Gabriel Orozco at MoMA

Mr. Orozco at the opening

Mr. Orozco at the opening

I have been eagerly awaiting this show ever since my encounter with the artist on my trip to Mexico City. Due to the Swine Flu outbreak, I was unable to see his exhibition opening at Kurimanzutto the following day. So, off I headed on opening night to the 2nd and 6th floors of my home away from home…the Museum of Modern Art.

Invariants

Samurai Tree Invariants

I began on the 2nd floor where the room usually housing prints is filled with Orozco’s “Samurai Tree Invariants.” These are digital prints with “vibrant geometric abstractions previously realized as paintings, drawings, and photocollages.” Consisting of circles on a square background in a restricted palette of blue, red, white, and yellow, he utilizes his common motif, the circle almost as a means of meditation in its creation. 460 permutations are on view in the show.

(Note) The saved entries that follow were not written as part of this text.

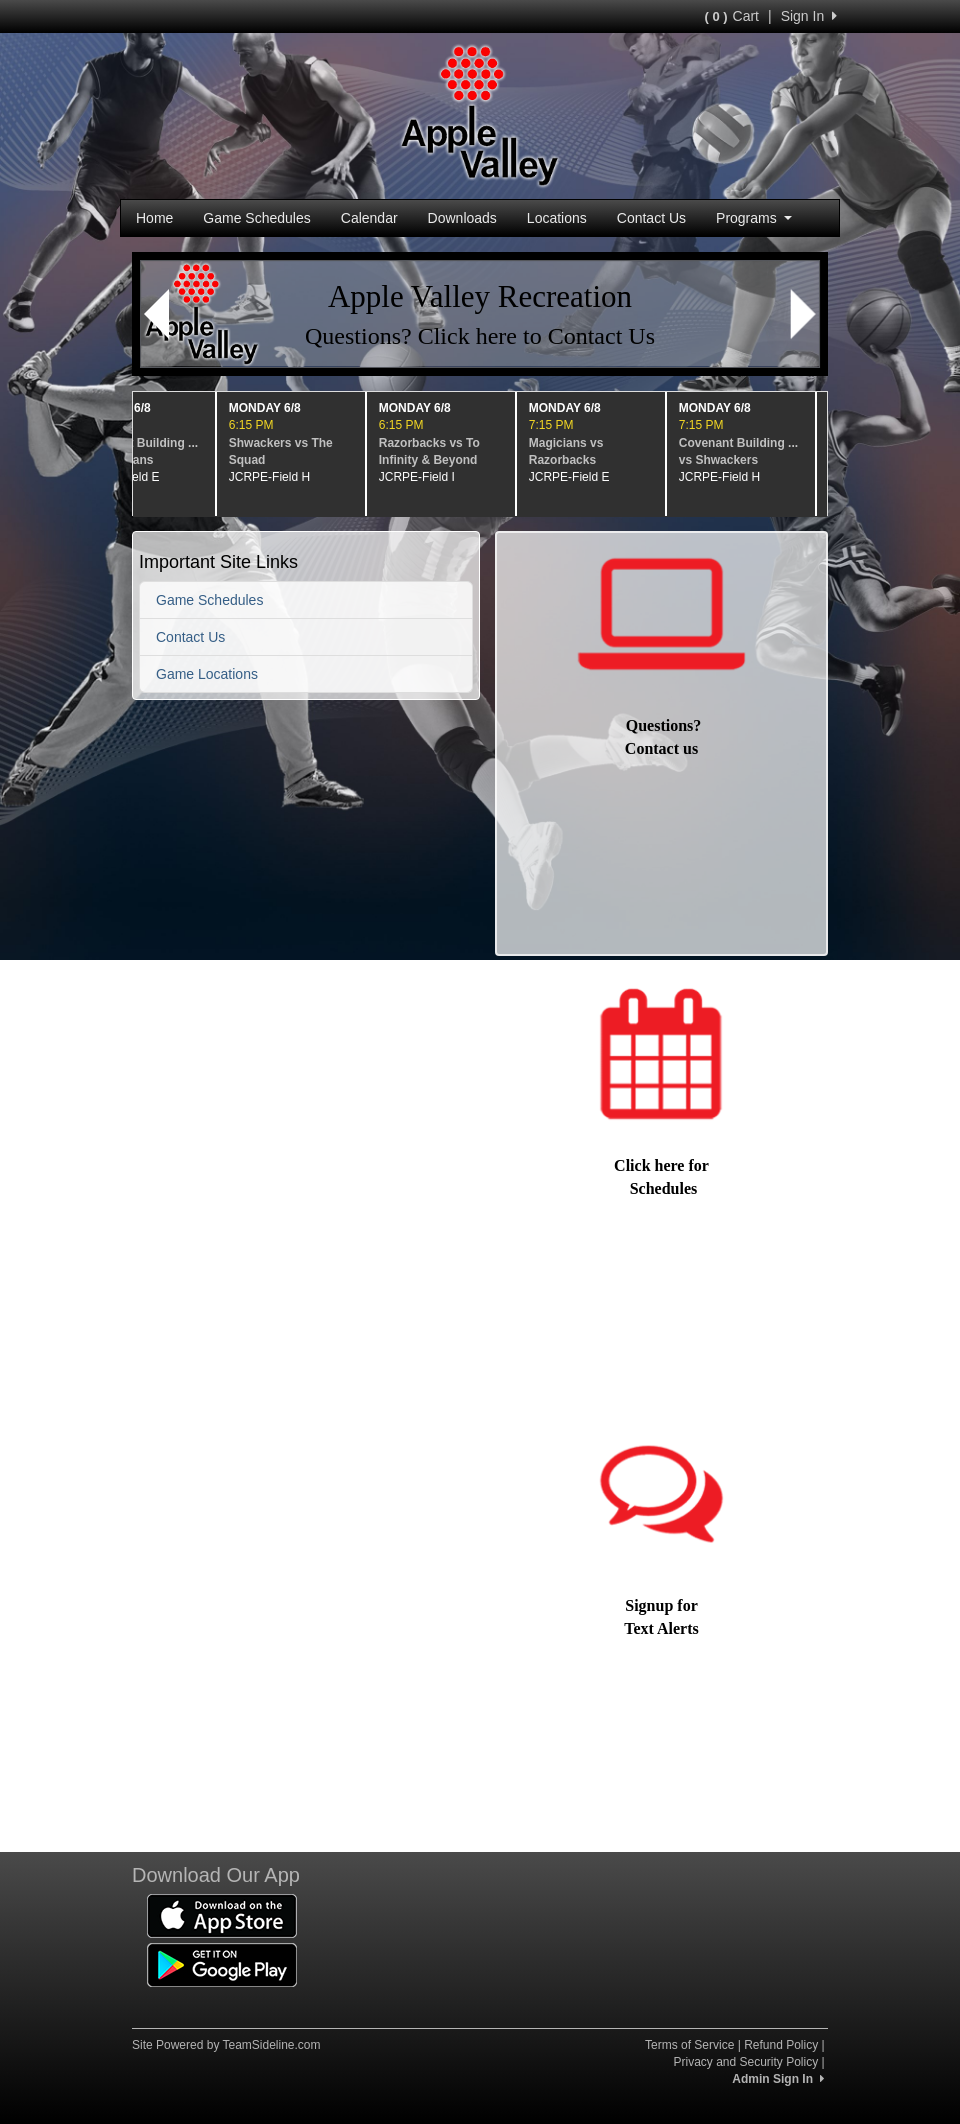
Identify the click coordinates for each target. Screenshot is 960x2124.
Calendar (369, 218)
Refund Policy (781, 2045)
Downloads (462, 218)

Born in 1962 in Jalapa, Mexico, Orozco became recognized by the art world  in his early 30s by transforming ordinary objects into works of art to be pondered. In 1993, MoMA asked him to participate in their “Projects Series” which resulted in his first solo show. This current mid-career retrospective highlights two decades of sculpture, drawings, photographs, and paintings. He has worked and loved in Mexico, New York, Paris, and traveled all over the world often creating site-specific works. As the wall text points out, this is the first time that many of these works are in dialogue with each other.

Whale

Mobile Matrix in the atrium

On view in the atrium is “Mobile Matrix” from 2006, a sculpture made from a whale skeleton found on the beach in Baja, California. Orozco has described himself as, “a consumer of anything at hand and a producer of what already exists.”

La DS

La DS

Hanging four yogurt lids on each wall of a white gallery space, taking the middle section out of a car (”La DS”),

Four Bicycles

Four Bicycles

or melding bikes together (”Four Bicycles: There Is Always One Direction”) he manipulates objects for reinterpretation. His photos of a mark of breath on a piano lid and an “island within an island” (Jersey walls put together to create an island on the island of Manhattan) demonstrate his humor and wit.

Shoes

Shoes

Shoes and shoelaces melded together into one object, fired clay body parts, an incised soccer ball all are on display.

Eyes in elephant

Eyes Under Elephant Foot

Detail

Detail

“Eyes Under Elephant Foot” consists of a beaucarnea tree trunk and glass eyes which eerily peek out at the viewer.

Working Table

Working Table

However, my favorite of the works on view is the “working table” in the back gallery. As he has created works in a variety of places, Orozco has not maintained a studio of his own anywhere so his apartment functions as a storage facility with works on shelves, in shoeboxes, etc.

Detail of working table

Detail of a Working Table

Since 1996, these “working tables” have been exhibited as works of art which allow the viewer to get an intimate look into the process behind the creation of his art. Included are studies and maquettes for finished works, the beginnings of works that were never realized and found objects.

While I enjoy Orozco’s work immensely, I found this exhibition a bit conservative and staid.  His work usually packs a punch and it lacks some of that power when presented in this way. I am still a fan though and look forward to seeing more of his work in the future, just not all jammed into a multitude of white cubes.